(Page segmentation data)
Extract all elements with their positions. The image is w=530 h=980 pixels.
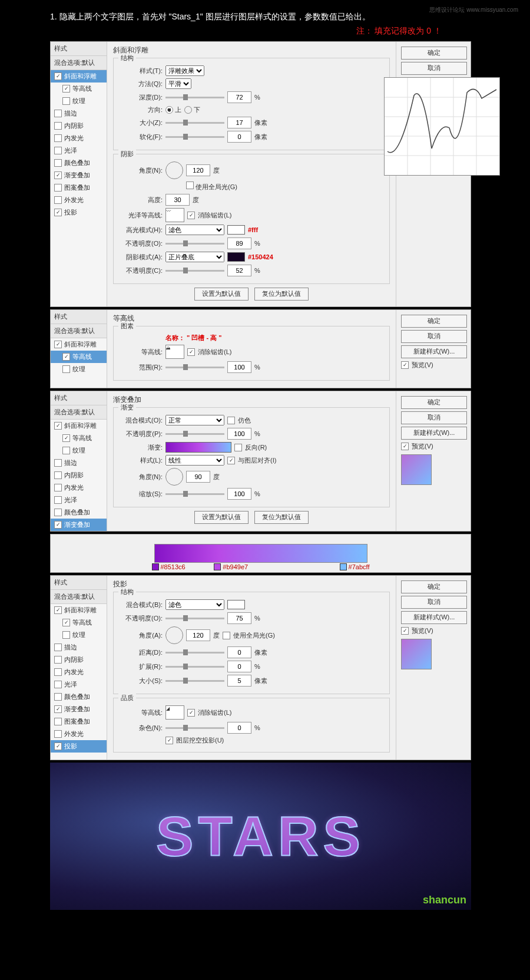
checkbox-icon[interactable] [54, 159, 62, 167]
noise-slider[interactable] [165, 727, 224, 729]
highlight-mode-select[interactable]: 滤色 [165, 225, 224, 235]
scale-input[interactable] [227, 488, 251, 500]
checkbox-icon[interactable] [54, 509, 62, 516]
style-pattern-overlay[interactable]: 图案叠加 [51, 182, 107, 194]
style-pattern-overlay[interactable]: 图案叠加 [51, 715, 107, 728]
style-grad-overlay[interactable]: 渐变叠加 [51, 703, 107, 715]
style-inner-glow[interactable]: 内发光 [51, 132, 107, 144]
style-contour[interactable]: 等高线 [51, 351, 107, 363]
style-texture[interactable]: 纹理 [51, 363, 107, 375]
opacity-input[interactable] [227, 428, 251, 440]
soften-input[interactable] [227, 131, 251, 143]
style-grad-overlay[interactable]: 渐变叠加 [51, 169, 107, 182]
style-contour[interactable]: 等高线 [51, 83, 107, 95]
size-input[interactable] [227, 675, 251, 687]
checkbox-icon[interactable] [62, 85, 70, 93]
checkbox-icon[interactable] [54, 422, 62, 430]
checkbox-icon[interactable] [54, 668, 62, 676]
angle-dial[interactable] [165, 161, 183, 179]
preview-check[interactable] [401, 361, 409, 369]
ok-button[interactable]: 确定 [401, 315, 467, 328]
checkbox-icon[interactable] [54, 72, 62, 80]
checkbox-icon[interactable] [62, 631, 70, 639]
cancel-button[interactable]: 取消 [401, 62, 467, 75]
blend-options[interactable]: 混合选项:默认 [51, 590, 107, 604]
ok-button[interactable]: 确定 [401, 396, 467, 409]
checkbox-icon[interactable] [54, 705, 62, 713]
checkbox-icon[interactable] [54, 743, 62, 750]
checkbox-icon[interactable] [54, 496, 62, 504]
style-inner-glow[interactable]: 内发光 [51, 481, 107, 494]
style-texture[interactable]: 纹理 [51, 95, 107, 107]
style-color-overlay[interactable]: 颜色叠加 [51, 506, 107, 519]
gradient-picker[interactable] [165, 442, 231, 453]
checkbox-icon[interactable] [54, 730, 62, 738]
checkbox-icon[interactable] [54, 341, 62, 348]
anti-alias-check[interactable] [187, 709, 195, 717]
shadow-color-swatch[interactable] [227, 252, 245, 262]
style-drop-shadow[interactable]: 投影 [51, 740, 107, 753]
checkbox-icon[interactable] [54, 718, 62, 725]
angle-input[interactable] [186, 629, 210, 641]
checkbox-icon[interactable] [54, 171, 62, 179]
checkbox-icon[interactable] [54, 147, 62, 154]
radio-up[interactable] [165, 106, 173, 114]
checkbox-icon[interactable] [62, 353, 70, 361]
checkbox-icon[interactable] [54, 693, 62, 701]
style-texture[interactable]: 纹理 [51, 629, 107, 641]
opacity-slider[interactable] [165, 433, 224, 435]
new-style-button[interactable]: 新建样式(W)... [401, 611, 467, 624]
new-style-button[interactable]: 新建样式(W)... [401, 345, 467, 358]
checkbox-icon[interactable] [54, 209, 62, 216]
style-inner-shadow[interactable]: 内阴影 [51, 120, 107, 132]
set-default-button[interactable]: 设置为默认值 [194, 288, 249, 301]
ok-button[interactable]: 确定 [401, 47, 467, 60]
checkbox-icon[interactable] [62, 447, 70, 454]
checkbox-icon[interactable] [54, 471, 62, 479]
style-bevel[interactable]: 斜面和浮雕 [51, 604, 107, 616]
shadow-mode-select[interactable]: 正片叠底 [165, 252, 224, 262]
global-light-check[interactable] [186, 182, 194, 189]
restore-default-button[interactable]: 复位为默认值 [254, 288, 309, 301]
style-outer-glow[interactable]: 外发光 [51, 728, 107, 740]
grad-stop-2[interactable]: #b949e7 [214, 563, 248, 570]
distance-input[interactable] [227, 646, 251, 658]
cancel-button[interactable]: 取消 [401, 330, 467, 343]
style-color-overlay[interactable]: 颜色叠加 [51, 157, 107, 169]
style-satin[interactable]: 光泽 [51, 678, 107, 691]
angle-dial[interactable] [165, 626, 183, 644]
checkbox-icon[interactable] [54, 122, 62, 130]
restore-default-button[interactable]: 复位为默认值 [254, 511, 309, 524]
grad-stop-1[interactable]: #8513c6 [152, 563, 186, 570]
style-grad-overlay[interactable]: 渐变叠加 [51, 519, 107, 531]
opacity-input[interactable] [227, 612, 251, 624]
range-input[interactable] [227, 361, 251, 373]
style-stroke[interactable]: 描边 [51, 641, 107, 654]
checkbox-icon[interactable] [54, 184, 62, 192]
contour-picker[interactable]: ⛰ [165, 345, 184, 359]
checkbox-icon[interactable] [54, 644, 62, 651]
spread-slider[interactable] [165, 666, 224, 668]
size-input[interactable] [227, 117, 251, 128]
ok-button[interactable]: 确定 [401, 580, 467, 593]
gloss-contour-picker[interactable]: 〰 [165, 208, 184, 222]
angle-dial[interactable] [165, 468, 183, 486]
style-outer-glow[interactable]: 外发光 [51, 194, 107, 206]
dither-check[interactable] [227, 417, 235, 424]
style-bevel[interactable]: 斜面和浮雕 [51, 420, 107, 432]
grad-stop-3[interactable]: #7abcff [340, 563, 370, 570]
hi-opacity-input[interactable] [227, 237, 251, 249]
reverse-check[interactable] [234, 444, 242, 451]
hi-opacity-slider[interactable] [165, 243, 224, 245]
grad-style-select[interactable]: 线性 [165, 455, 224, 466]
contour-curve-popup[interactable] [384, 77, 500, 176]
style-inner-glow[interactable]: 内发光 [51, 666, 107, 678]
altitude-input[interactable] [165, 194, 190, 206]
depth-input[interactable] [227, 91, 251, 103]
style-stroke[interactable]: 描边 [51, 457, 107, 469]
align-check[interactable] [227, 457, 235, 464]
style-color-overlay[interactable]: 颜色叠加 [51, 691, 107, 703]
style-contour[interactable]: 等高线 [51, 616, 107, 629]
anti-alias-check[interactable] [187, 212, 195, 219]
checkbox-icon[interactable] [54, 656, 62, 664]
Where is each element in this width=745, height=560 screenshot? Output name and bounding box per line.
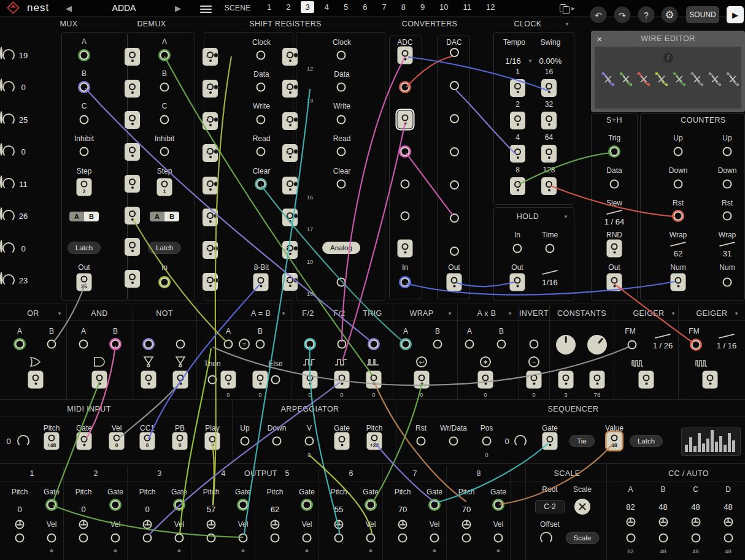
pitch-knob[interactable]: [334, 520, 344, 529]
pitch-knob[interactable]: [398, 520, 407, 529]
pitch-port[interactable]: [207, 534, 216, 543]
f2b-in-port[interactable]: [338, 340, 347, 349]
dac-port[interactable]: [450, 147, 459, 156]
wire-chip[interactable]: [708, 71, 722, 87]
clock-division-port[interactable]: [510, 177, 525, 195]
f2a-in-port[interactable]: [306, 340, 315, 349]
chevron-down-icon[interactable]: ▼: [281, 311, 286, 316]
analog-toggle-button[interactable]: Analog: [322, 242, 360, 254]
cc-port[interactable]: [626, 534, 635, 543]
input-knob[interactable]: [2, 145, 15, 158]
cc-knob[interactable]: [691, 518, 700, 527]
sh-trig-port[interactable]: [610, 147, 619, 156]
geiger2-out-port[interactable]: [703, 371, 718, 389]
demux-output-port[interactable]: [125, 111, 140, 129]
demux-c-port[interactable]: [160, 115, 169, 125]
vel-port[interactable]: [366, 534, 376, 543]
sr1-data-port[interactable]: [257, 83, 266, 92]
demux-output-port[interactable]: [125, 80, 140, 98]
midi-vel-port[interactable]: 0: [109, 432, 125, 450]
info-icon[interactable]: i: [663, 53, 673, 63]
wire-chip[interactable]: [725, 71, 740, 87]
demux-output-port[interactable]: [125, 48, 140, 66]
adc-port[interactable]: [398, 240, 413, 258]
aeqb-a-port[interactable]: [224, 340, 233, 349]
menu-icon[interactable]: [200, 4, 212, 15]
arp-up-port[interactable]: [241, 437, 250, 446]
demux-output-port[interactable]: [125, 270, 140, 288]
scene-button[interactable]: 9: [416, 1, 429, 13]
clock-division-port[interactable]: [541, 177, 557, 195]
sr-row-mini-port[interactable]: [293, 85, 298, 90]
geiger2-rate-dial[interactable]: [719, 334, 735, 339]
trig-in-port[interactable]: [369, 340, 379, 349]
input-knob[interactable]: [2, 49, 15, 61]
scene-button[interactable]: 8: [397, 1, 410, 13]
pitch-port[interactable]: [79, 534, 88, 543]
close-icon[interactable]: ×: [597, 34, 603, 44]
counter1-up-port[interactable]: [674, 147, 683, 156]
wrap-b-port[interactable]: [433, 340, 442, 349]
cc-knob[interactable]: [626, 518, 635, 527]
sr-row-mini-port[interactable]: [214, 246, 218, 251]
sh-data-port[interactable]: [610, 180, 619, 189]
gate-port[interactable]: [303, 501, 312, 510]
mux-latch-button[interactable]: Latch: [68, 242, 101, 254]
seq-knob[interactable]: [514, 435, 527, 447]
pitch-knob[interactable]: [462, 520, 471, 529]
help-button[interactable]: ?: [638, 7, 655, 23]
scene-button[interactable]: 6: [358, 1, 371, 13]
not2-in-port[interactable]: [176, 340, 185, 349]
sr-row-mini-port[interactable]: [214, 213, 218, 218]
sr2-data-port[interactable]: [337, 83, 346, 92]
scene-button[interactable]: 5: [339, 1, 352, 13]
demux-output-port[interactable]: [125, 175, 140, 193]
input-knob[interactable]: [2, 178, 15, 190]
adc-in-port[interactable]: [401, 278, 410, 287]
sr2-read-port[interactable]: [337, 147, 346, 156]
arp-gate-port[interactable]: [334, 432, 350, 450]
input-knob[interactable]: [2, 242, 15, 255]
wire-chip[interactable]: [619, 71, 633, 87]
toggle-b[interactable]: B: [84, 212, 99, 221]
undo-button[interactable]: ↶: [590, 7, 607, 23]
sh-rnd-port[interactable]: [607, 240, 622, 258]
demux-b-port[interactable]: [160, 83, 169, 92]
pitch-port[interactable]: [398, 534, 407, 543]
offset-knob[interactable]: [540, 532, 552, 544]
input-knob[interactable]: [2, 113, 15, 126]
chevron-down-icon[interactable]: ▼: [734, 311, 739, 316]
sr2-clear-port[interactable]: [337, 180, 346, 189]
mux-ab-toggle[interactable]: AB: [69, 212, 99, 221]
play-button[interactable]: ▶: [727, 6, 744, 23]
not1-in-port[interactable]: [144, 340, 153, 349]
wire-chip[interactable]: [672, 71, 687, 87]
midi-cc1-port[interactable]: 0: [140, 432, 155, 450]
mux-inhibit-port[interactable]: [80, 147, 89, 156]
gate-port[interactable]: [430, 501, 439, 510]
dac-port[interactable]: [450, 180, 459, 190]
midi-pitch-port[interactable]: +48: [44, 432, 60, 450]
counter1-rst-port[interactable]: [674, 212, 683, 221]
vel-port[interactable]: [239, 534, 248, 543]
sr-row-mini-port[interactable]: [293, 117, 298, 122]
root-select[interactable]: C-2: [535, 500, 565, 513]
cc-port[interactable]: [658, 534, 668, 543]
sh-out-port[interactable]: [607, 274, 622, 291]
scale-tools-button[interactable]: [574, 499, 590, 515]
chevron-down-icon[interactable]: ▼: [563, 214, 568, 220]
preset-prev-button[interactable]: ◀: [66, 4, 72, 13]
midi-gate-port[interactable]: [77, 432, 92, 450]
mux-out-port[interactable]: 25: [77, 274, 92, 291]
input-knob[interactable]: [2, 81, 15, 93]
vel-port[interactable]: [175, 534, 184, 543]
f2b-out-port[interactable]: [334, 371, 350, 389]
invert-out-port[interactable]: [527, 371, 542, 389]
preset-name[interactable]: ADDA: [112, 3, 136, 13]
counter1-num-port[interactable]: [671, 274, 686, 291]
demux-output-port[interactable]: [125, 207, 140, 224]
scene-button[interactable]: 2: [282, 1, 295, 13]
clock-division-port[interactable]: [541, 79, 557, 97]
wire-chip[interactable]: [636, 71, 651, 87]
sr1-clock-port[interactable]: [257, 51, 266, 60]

→ **WORK INSTRUCTION**
Wherever the string "down" occurs in the records, copy the line it is in.

→ **ANSWER BOX**
chevron-down-icon[interactable]: ▼: [281, 311, 286, 316]
chevron-down-icon[interactable]: ▼: [734, 311, 739, 316]
chevron-down-icon[interactable]: ▼: [563, 214, 568, 220]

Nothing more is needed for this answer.